Sustainable investment is no longer a niche issue, but has developed into a central leitmotif for many investors. Environmental, social and corporate management aspects- in short: ESG criteria – play a crucial role today when evaluating investments. But where do armaments stocks be in this context? The answer is complex – and not clear.

Many ESG-oriented funds and rating agencies categorically exclude classic armaments companies, especially when it comes to the production of Controversy weapons How to go to landmines, scattering ammunition or nuclear weapons. However, dealing with conventional armaments producers who focus on defense and security solutions is much more differentiated. Some providers, for example, evaluate the contribution to national security or international stability – in particular if the company adheres to applicable international law and ethical guidelines.

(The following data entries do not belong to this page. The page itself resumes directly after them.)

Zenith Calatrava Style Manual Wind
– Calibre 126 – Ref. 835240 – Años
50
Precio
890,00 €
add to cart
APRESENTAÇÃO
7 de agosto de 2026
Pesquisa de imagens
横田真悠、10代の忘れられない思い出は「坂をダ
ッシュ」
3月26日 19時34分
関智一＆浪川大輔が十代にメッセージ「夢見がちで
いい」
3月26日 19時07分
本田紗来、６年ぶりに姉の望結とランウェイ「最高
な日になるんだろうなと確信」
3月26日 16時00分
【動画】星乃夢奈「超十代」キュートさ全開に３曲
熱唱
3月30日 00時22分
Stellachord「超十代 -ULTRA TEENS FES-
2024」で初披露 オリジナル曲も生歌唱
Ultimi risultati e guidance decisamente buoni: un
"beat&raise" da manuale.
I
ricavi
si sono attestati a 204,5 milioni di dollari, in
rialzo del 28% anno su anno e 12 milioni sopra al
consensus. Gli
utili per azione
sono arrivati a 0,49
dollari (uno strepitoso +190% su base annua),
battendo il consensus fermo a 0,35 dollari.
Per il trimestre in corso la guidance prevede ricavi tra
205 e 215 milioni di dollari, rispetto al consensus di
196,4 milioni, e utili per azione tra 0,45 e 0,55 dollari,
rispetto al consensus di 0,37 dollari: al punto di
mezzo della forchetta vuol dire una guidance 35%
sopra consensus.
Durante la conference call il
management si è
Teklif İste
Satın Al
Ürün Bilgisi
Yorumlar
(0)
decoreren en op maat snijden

It arises Gray areain which it is not clear whether an investment can be considered sustainable or not. In this way, one and the same company can be classified as “highly problematic” at an ESG rating agency-and with someone else else as “socially relevant”. These inconsistencies make it difficult for private and institutional investors to clearly evaluate arms shares.

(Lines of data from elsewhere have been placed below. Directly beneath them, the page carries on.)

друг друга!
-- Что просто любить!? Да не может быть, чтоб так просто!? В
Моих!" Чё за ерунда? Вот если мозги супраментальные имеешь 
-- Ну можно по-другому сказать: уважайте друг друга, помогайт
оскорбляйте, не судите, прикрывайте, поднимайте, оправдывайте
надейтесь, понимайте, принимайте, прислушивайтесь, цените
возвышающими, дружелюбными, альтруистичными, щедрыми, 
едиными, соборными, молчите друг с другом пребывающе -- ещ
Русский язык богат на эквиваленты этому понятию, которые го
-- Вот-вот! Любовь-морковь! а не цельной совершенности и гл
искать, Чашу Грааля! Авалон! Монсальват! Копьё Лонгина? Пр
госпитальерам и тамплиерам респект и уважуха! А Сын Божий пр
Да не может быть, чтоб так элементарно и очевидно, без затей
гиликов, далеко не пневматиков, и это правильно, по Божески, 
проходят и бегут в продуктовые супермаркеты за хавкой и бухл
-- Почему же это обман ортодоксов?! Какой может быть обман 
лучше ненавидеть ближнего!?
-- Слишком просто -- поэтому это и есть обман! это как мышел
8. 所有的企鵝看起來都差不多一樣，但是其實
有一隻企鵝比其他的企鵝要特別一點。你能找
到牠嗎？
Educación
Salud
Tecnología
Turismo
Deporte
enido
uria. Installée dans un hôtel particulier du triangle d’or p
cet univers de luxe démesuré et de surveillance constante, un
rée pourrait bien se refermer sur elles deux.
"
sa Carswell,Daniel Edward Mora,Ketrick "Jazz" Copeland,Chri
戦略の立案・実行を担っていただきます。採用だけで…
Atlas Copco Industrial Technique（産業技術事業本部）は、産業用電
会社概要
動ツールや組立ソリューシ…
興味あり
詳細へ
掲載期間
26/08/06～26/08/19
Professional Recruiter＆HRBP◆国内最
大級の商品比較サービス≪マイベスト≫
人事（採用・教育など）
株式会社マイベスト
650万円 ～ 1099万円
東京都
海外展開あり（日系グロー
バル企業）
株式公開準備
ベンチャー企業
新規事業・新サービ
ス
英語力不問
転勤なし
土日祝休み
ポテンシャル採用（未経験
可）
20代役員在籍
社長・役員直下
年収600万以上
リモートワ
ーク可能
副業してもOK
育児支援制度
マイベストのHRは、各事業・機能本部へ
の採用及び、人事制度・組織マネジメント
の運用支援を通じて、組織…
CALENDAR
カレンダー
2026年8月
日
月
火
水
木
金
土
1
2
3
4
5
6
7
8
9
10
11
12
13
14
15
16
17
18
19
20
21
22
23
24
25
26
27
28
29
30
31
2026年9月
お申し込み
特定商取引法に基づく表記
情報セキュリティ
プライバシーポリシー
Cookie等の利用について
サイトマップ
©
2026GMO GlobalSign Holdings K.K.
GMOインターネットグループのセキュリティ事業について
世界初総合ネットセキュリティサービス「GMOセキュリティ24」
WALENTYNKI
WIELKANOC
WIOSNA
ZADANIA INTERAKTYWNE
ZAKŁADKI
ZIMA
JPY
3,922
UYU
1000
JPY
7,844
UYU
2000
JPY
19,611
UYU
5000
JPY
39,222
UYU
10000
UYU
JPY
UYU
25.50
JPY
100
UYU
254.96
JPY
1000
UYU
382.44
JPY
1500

Another argument that has recently become more important is the role of the armaments industry in changed geopolitical realities. The Russian attack on Ukraine, cyber attacks on western infrastructures or the threat of authoritarian regime have meant that defense increasingly also under the aspect of “Sustainable peacekeeping” is considered. Some experts even speak of a “renaissance of security” within the ESG debate.

Nevertheless, the question remains: Can an investment that takes potentially life can be really sustainable? This ethical fundamental question cannot be answered objectively – it largely depends on its own value keeping. For some, defense is a necessary evil, a clear reason for others.